HOUSTON, Aug 14 (Reuters) -

Oil major Exxon Mobil and 19 other creditors owed money by Venezuela on Monday registered their claims in a U.S. federal court that will soon kick off an auction of shares in PDV Holding, one of the parents of Houston-based refiner Citgo Petroleum.

Creditors owed billions of dollars from expropriations and defaults by Venezuela have flocked to U.S. courts in recent years to enforce court rulings and arbitration awards against the South American country and its state oil company, PDVSA , which owns Citgo through several companies.

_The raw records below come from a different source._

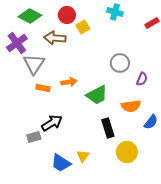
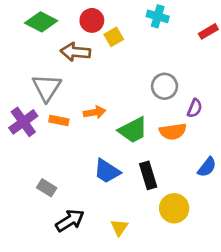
purple cross: (17, 43) -> (23, 122), moved
orange semicircle: (131, 106) -> (173, 131), moved
black arrow: (52, 123) -> (70, 221), moved
gray rectangle: (34, 137) -> (47, 188), turned 48
yellow triangle: (83, 156) -> (119, 227), moved
blue trapezoid: (61, 163) -> (107, 171), moved

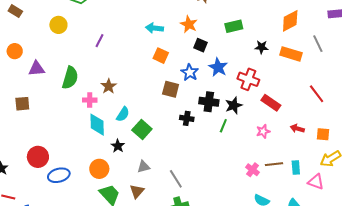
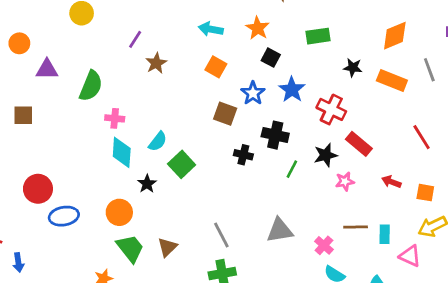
brown star: (109, 86) -> (156, 63), moved
black star: (234, 105) -> (326, 155), moved
gray triangle: (144, 167) -> (280, 230), moved, size x1.5
pink cross: (253, 170) -> (324, 245), moved

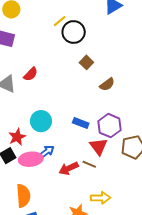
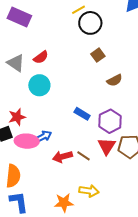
cyan circle: (41, 121) -> (39, 85), moved
red triangle: (99, 147) -> (107, 146), moved

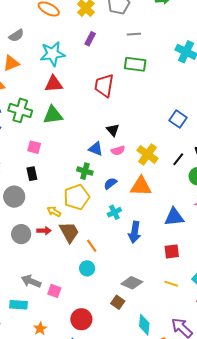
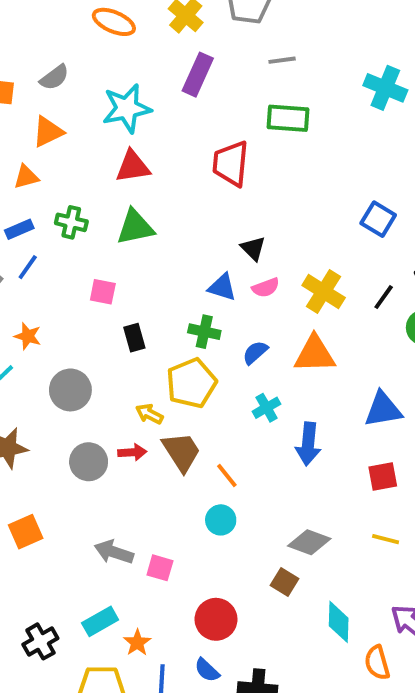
purple rectangle: (90, 39) -> (198, 75), size x1.5
green cross: (20, 110) -> (71, 222), size x0.7
black rectangle: (32, 174) -> (134, 338), moved
cyan rectangle: (19, 305) -> (100, 621), moved, turned -30

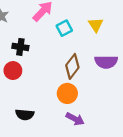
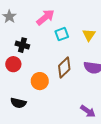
orange circle: (67, 93) -> (40, 81), moved
purple arrow: (75, 119) -> (88, 111), moved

U.S. Judge Leonard Stark last month said miner Crystallex International, which first brought the case in the Delaware-based court, will have priority to proceeds from the proposed auction. U.S. oil producer ConocoPhillips will have a position "near the front of the line" of creditors, he said.

A court official appointed for the case gave all creditors until Monday to file a summary of claims, including rulings in their favor and a recount of money owed plus interest.

At least 20 companies with claims totaling some $10 billion filed summaries hoping to participate in the year-long auction starting in October. The refiner has been valued at $10 billion to $13 billion.

The head of the board supervising Citgo and PDVSA did not immediately respond to requests for comment. Citgo declined to comment.

Among the creditors is Exxon, which had not previously participated in the case brought by Crystallex. Following a July decision by the World Bank's International Centre for Settlement of Investment Disputes (ICSID), Exxon said it was granted $984.5 million in compensation plus $1.02 million in costs and fees.

An Exxon spokesperson declined to comment on the proposed auction or details of the ICSID award, but said that, on balance, ICSID ruled in its favor.

Exxon's oil projects Cerro Negro and La Ceiba were expropriated in 2007 by Venezuela's late President Hugo Chavez, which led to lengthy international arbitration cases.

The list of claims by value in the auction, which could result in the breakup of the seventh largest U.S. refiner, is led by Conoco, a group of defaulted bondholders, Rusoro Mining, Exxon and holders of promissory notes issued by PDVSA. (Reporting by Marianna Parraga; Editing by David Gregorio and Richard Chang)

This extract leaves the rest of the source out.